I knew that this family would and should be the film.

The way that I started making this film was that I was in Nicaragua on assignment as a photojournalist for a European newspaper. A friend of mine who was doing another documentary in Nicaragua suggested that I go to La Chureca, the massive landfill in Managua. When I saw it for the first time I was speechless. My work had taken me to many places of abject poverty, but this seemed more extreme.

The days passed and I couldn’t shake what I had seen. I knew that I needed to learrn more about the denizens that spent their days sifting though the foulest of the foul to sustain life. I made the decision before I left Nicaragua to return the next month and begin making a film that would shine a light on what I had witnessed. My plan was to make a film about several people living there lives over the course of six months or so, edit and have a completed film within a year.

That was in 2011 and my plan got …revised.
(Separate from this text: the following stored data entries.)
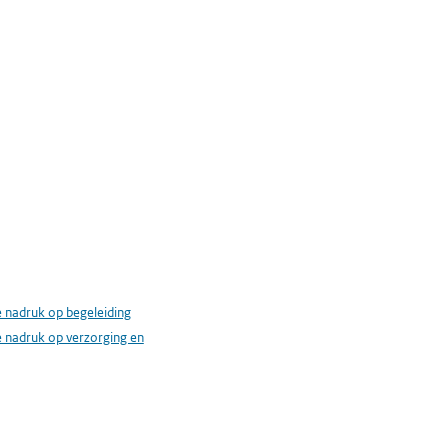
 nadruk op begeleiding
 nadruk op verzorging en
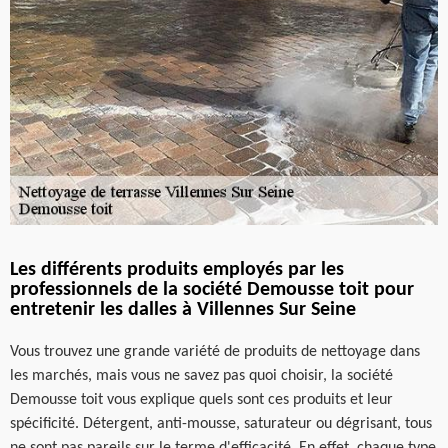
Les différents produits employés par les
professionnels de la société Demousse toit pour
entretenir les dalles à Villennes Sur Seine
Vous trouvez une grande variété de produits de nettoyage dans
les marchés, mais vous ne savez pas quoi choisir, la société
Demousse toit vous explique quels sont ces produits et leur
spécificité. Détergent, anti-mousse, saturateur ou dégrisant, tous
ne sont pas pareils sur le terme d'efficacité. En effet, chaque type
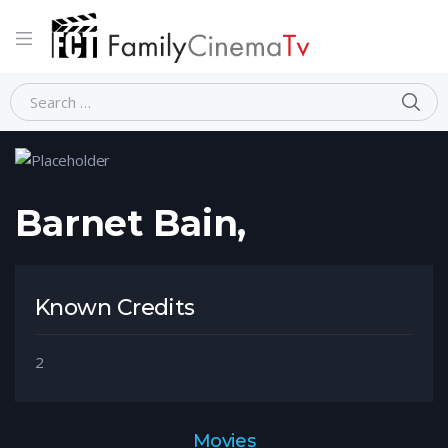
Home
Person
Barnet Bain,
Barnet Bain,
Known Credits
2
Movies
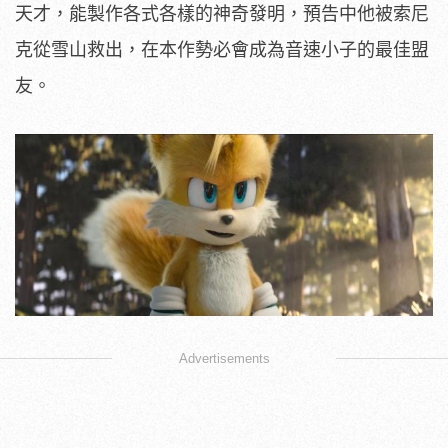
天才，能製作各式各樣的神奇發明，預告中他被索尼
克從雪山救出，在本作勢必會成為音速小子的最佳盟
友。
Advertisements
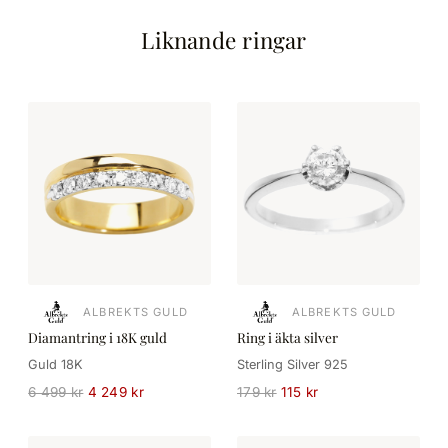
Liknande ringar
ALBREKTS GULD
ALBREKTS GULD
Diamantring i 18K guld
Ring i äkta silver
Guld 18K
Sterling Silver 925
6 499 kr
4 249 kr
179 kr
115 kr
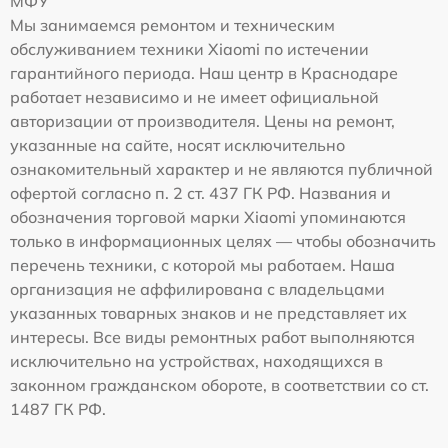
МФУ
Мы занимаемся ремонтом и техническим
обслуживанием техники Xiaomi по истечении
гарантийного периода. Наш центр в Краснодаре
работает независимо и не имеет официальной
авторизации от производителя. Цены на ремонт,
указанные на сайте, носят исключительно
ознакомительный характер и не являются публичной
офертой согласно п. 2 ст. 437 ГК РФ. Названия и
обозначения торговой марки Xiaomi упоминаются
только в информационных целях — чтобы обозначить
перечень техники, с которой мы работаем. Наша
организация не аффилирована с владельцами
указанных товарных знаков и не представляет их
интересы. Все виды ремонтных работ выполняются
исключительно на устройствах, находящихся в
законном гражданском обороте, в соответствии со ст.
1487 ГК РФ.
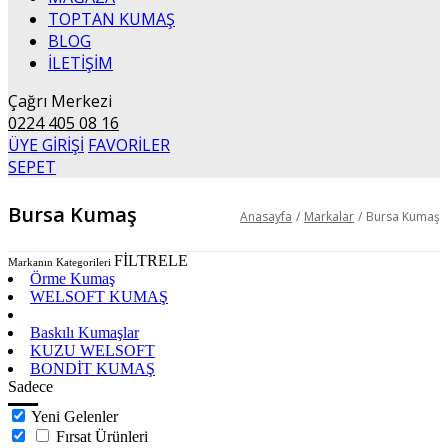
TOPTAN KUMAŞ
BLOG
İLETİŞİM
Çağrı Merkezi
0224 405 08 16
ÜYE GİRİŞİ
FAVORİLER
SEPET
Bursa Kumaş
Anasayfa
/
Markalar
/
Bursa Kumaş
FİLTRELE
Markanın Kategorileri
Örme Kumaş
WELSOFT KUMAŞ
Dokuma Kumaş
Baskılı Kumaşlar
KUZU WELSOFT
BONDİT KUMAŞ
Sadece
Yeni Gelenler
Fırsat Ürünleri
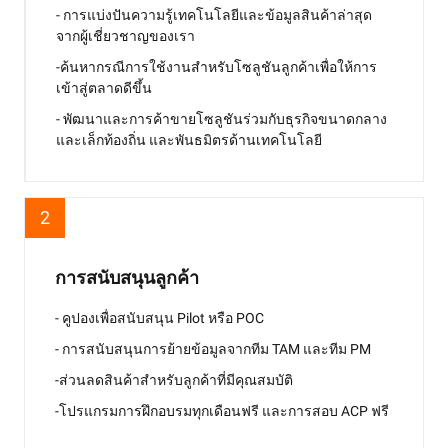
- การแบ่งปันความรู้เทคโนโลยีและข้อมูลสินค้าล่าสุด
จากผู้เชี่ยวชาญของเรา
-ค้นหากรณีการใช้งานสำหรับโซลูชันลูกค้าเพื่อให้การ
เข้าสู่ตลาดดีขึ้น
- พัฒนาและการค้าขายโซลูชันร่วมกับธุรกิจขนาดกลาง
และเล็กท้องถิ่น และพันธมิตรด้านเทคโนโลยี
2
การสนับสนุนลูกค้า
- คูปองเพื่อสนับสนุน Pilot หรือ POC
- การสนับสนุนการย้ายข้อมูลจากทีม TAM และทีม PM
-ส่วนลดสินค้าสำหรับลูกค้าที่มีคุณสมบัติ
-โปรแกรมการฝึกอบรมทุกเดือนฟรี และการสอบ ACP ฟรี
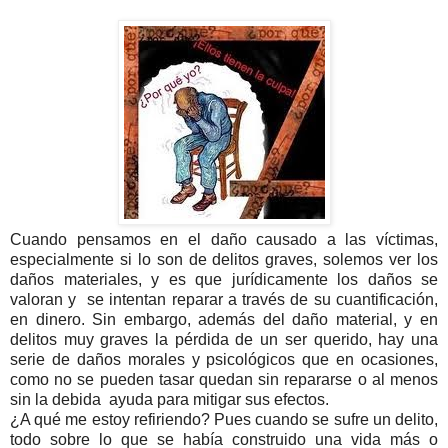
Cuando pensamos en el daño causado a las víctimas,
especialmente si lo son de delitos graves, solemos ver los
daños materiales, y es que jurídicamente los daños se
valoran y se intentan reparar a través de su cuantificación,
en dinero. Sin embargo, además del daño material, y en
delitos muy graves la pérdida de un ser querido, hay una
serie de daños morales y psicológicos que en ocasiones,
como no se pueden tasar quedan sin repararse o al menos
sin la debida ayuda para mitigar sus efectos.
¿A qué me estoy refiriendo? Pues cuando se sufre un delito,
todo sobre lo que se había construido una vida más o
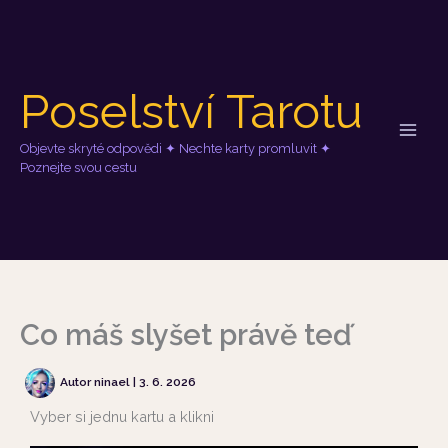
R
A
Přeskočit
u
r
na
b
c
obsah
r
h
i
i
Poselství Tarotu
k
v
y
y
Objevte skryté odpovědi ✦ Nechte karty promluvit ✦
Poznejte svou cestu
Co máš slyšet právě teď
Autor
ninael
|
3. 6. 2026
Vyber si jednu kartu a klikni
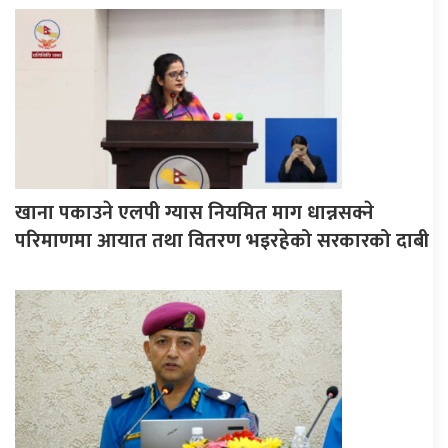
खाना पकाउने एलपी ग्यास नियमित माग धान्नसक्ने
परिमाणमा आयात तथा वितरण भइरहेको सरकारको दाबी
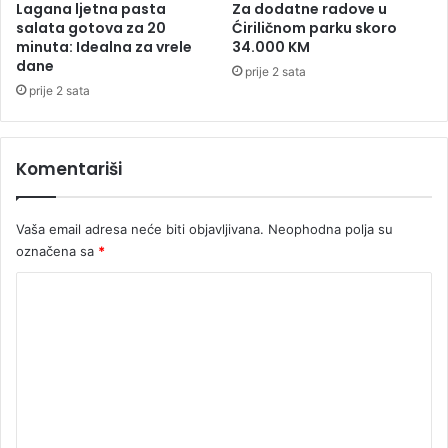
k
Lagana ljetna pasta
Za dodatne radove u
a
salata gotova za 20
Ćiriličnom parku skoro
minuta: Idealna za vrele
34.000 KM
n
dane
d
prije 2 sata
i
prije 2 sata
d
a
t
Komentariši
e
Vaša email adresa neće biti objavljivana.
Neophodna polja su
označena sa
*
K
o
m
e
n
t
When I saw the four kids from this film gathering rotting fish carcasses for the first time, their togetherness, lightheartedness and ease in front of the camera, struck me. I knew that this family would and should be the film.

I wound up traveling to Nicaragua 11 times over seven years spending close to 300 days there in total. The final trip was in January of 2018. The result of which is nearly 200 hours of footage smelted down into a 1 hour 40 minute documentary that I could never have envisaged when I began.

This film is the work that I am most proud of in my life. The other thing that I often get asked is “What advice would you give to someone making a documentary for the first time?” To me ethics in documentary is paramount so my answer is always the same, “Tell the truth of the subject and not your own.”